When you're just starting out in business, it's a safe bet that you need more clients. But what if you have been up and running for a while, and you're still not making as much money as you would like? You may be in the habit of thinking that attracting new clients is the answer, but this isn't always the case.
There are many reasons why a professional services business might not be earning enough, but they typically fall into four categories: not enough revenue, not enough profit, not enough customers, or not enough time.
Start by looking at your gross revenue -- the total amount your customers pay you over the course of a year. How does it compare to others in the same line of business? Ask some trusted colleagues or check with your professional association for any statistics they may have.
What percentage of your gross revenue remains after you cover cost of sales? This is your gross profit. As a service business, you may have no cost of sales. If, however, you are selling books, tapes or software, or accepting credit cards, your inventory cost and credit card fees need to be deducted from your earnings before making other calculations.
Now deduct your business expenses from your gross profit. What percentage of gross profit remains? Is this a typical percentage for your industry?
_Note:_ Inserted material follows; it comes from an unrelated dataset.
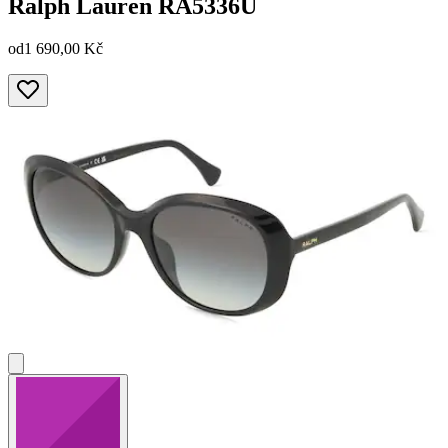
Ralph Lauren
RA5336U
od
1 690,00 Kč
If you can't gather comparable data from colleagues, your professional association, or a published source like Dun & Bradstreet's "Industry Norms & Key Business Ratios," compare your profit margin (net income divided by gross profit) to a desired goal of 70%.
LOW REVENUE - If your gross revenue seems low for your industry, your profit margin is at least 70%, and you have about as many customers as you can comfortably serve, concentrate on increasing your revenue, rather than trying to improve your profit margin or bring in new customers.